(Records from a data source)
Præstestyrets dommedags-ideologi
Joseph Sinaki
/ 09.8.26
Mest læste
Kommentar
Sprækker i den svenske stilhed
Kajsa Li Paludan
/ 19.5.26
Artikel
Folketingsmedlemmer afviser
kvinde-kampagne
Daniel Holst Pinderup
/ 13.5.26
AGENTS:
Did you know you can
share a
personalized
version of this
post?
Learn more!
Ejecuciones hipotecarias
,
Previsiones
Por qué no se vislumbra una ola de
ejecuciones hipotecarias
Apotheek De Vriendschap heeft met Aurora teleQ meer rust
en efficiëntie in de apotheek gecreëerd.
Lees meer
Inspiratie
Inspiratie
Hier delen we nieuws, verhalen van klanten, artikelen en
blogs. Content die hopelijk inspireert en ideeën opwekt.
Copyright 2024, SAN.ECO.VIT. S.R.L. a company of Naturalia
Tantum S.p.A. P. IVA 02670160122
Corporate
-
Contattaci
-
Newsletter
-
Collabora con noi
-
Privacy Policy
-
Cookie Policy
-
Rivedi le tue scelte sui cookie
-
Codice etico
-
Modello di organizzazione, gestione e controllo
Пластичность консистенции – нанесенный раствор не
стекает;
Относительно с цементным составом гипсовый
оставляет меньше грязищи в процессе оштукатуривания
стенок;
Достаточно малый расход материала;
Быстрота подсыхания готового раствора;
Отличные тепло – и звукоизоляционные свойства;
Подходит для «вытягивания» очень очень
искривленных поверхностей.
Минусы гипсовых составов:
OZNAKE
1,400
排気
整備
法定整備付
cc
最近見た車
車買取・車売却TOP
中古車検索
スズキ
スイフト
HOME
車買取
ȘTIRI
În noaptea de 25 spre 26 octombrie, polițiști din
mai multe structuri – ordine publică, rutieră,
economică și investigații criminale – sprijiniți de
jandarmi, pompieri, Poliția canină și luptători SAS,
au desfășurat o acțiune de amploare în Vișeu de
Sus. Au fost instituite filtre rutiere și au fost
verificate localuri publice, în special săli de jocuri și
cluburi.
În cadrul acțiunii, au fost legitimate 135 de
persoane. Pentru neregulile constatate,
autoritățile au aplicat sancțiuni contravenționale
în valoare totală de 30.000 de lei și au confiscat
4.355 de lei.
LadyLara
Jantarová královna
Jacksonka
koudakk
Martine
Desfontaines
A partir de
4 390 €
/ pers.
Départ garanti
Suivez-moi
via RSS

**Instructions to follow:** Could you retype every record above exactly as it appears?

**Answer to the exercise:**
Præstestyrets dommedags-ideologi
Joseph Sinaki
/ 09.8.26
Mest læste
Kommentar
Sprækker i den svenske stilhed
Kajsa Li Paludan
/ 19.5.26
Artikel
Folketingsmedlemmer afviser
kvinde-kampagne
Daniel Holst Pinderup
/ 13.5.26
AGENTS:
Did you know you can
share a
personalized
version of this
post?
Learn more!
Ejecuciones hipotecarias
,
Previsiones
Por qué no se vislumbra una ola de
ejecuciones hipotecarias
Apotheek De Vriendschap heeft met Aurora teleQ meer rust
en efficiëntie in de apotheek gecreëerd.
Lees meer
Inspiratie
Inspiratie
Hier delen we nieuws, verhalen van klanten, artikelen en
blogs. Content die hopelijk inspireert en ideeën opwekt.
Copyright 2024, SAN.ECO.VIT. S.R.L. a company of Naturalia
Tantum S.p.A. P. IVA 02670160122
Corporate
-
Contattaci
-
Newsletter
-
Collabora con noi
-
Privacy Policy
-
Cookie Policy
-
Rivedi le tue scelte sui cookie
-
Codice etico
-
Modello di organizzazione, gestione e controllo
Пластичность консистенции – нанесенный раствор не
стекает;
Относительно с цементным составом гипсовый
оставляет меньше грязищи в процессе оштукатуривания
стенок;
Достаточно малый расход материала;
Быстрота подсыхания готового раствора;
Отличные тепло – и звукоизоляционные свойства;
Подходит для «вытягивания» очень очень
искривленных поверхностей.
Минусы гипсовых составов:
OZNAKE
1,400
排気
整備
法定整備付
cc
最近見た車
車買取・車売却TOP
中古車検索
スズキ
スイフト
HOME
車買取
ȘTIRI
În noaptea de 25 spre 26 octombrie, polițiști din
mai multe structuri – ordine publică, rutieră,
economică și investigații criminale – sprijiniți de
jandarmi, pompieri, Poliția canină și luptători SAS,
au desfășurat o acțiune de amploare în Vișeu de
Sus. Au fost instituite filtre rutiere și au fost
verificate localuri publice, în special săli de jocuri și
cluburi.
În cadrul acțiunii, au fost legitimate 135 de
persoane. Pentru neregulile constatate,
autoritățile au aplicat sancțiuni contravenționale
în valoare totală de 30.000 de lei și au confiscat
4.355 de lei.
LadyLara
Jantarová královna
Jacksonka
koudakk
Martine
Desfontaines
A partir de
4 390 €
/ pers.
Départ garanti
Suivez-moi
via RSS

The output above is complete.